The last of our verses for today reveals one result of this purification and return to God: The cities of the land did not pursue the sons of Jacob. Why? Because a “terror from God” fell on them. The Lord knew there needed to be no hindrance for Jacob to get back to the place of his choosing. He was not done with him yet, despite his faults, and so he put the literal “fear of the Lord” in the people who might want to do them harm.
Back at Bethel, Jacob builds an altar, which is the last altar we will see in the book of Genesis. There won’t be another for over four hundred years when Moses builds an altar upon their escape from Pharaoh in the desert (Exodus 17:15). Once he presents his offering to God, the Lord speaks to him, renewing the covenant and reminding him of his new name—Israel.
The relationship restored, God provides one more son to Jacob, fulfilling Rachel’s heart’s desire. Benjamin arrives, but at a cost—the death of Jacob’s favored wife, Rachel. She is buried at Bethlehem, a sign of a future son to come.
Father and son reunited.
Though this chapter contains further family dysfunction and sin (Ruben has sex with Bilhah, his father’s concubine), Jacob eventually arrives back at Mamre, where his father Isaac lived. After so many years of separation, the son of blessing reunites with the son of the covenant. A generation comes full circle, and God’s covenant is passed on through Jacob.
We noted in chapter thirty-three that God’s name was not mentioned once. In this chapter, however, it’s mentioned over ten times.
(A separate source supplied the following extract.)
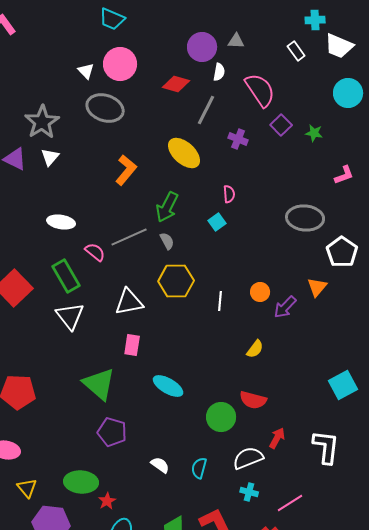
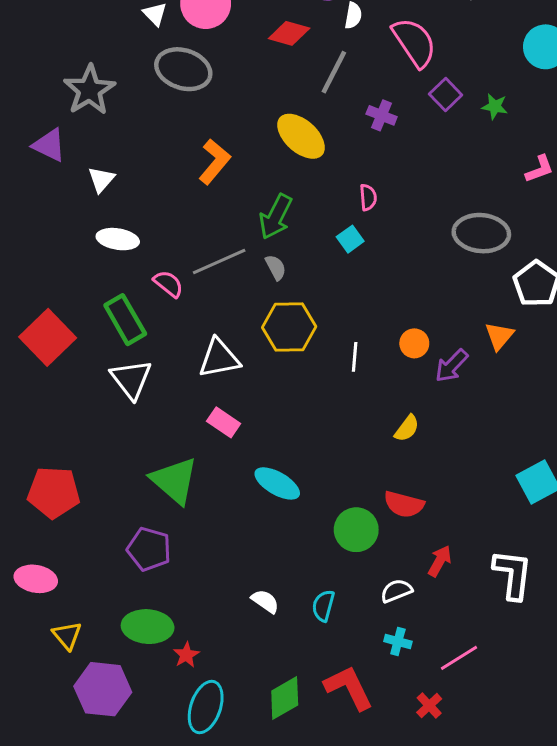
white triangle: (50, 157) -> (101, 179), moved
pink rectangle: (132, 345) -> (224, 422), turned -65
purple pentagon: (112, 432) -> (149, 549), moved
white semicircle: (248, 458) -> (396, 591), size x0.7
God has not abandoned the chosen family, messy as they are, but instead, increased their number and made a way for them to live peacefully for a time in the land of promise. Their problems will prove to be more internal than external, which is many times the case with those who claim to be followers of the One True God. We are the source of our own troubles more often than not.
If anything, this chapter is a good reminder that we need to sometimes clean house, making sure our hearts and minds and homes reveal a true allegiance to the God we claim to serve. When we do, God renews his promises and leads us forward in blessing.